Intrekken publicatie voornemen voortzetting ingebruikgeving grond gelegen Welleweg te Heenvliet

Didam I-arrest en Didam II-arrest

De Hoge Raad heeft op 26 november 2021 het zogenaamde “Didam I”-arrest gewezen. Dit arrest bevestigt dat gemeenten in Nederland bij het aangaan en uitvoeren van privaatrechtelijke overeenkomsten ten aanzien van openbare gronden transparant moeten handelen en mededingingsruimte moeten bieden. Dit zodat iedere gegadigde kenbaar kan maken dat ook zij in aanmerking komt voor de betreffende ingebruikgeving. Op 15 november 2024 heeft de Hoge Raad het zogenaamde Didam II-arrest gewezen.

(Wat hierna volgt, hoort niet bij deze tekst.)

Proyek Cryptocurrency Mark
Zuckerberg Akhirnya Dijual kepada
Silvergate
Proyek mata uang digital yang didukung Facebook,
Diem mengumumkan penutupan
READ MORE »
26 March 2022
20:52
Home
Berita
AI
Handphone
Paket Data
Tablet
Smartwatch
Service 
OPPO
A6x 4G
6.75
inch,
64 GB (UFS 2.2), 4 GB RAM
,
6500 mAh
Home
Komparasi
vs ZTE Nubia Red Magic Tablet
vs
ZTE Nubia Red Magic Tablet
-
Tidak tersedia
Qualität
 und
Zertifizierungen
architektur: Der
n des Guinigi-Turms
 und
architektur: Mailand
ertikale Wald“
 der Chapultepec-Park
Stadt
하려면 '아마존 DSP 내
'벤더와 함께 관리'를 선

De Hoge Raad concludeert met betrekking tot overtreding van de Didam-regels in relatie tot het bepaalde in artikel 3:40 BW dat een dergelijke overtreding, ongeacht of deze voor of na het eerste Didam-arrest heeft plaatsgevonden, de rechtsgeldigheid van gesloten overeenkomsten niet aantast.

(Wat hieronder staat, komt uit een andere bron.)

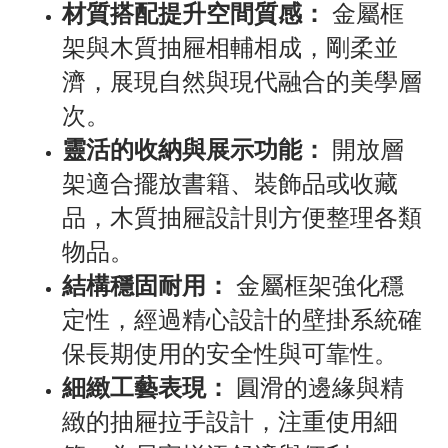
材質搭配提升空間質感：
金屬框
架與木質抽屜相輔相成，剛柔並
濟，展現自然與現代融合的美學層
次。
靈活的收納與展示功能：
開放層
架適合擺放書籍、裝飾品或收藏
品，木質抽屜設計則方便整理各類
物品。
結構穩固耐用：
金屬框架強化穩
定性，經過精心設計的壁掛系統確
保長期使用的安全性與可靠性。
細緻工藝表現：
圓滑的邊緣與精
緻的抽屜拉手設計，注重使用細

Met deze publicatie geeft de gemeente uitvoering aan het arrest van de Hoge Raad van 26 november 2021 (ECLI:NL:HR:2021:1778) alsmede het arrest van 15 november 2024 (ECLI:NL:HR:2024:1661).

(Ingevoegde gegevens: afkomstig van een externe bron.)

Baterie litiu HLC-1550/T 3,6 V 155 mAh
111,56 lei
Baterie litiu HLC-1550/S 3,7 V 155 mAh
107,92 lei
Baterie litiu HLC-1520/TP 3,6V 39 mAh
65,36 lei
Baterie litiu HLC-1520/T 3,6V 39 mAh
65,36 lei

Publicatie voornemen voortzetting ingebruikgeving van 4 juni 2025

De gemeente heeft op 4 juni 2025 het voornemen gepubliceerd tot voortzetting en geringe uitbreiding qua oppervlakte van de ingebruikgeving c.q. bruikleenovereenkomst van een perceel grond, kadastraal bekend gemeente Bernisse, sectie E, nummer 245 gedeeltelijk, totaal groot circa 8.670 vierkante meter, gelegen Welleweg te Heenvliet.

Bij gebreke van een daadwerkelijke verandering in het huidige gebruik en van de huidige oppervlakte wordt de publicatie ingetrokken.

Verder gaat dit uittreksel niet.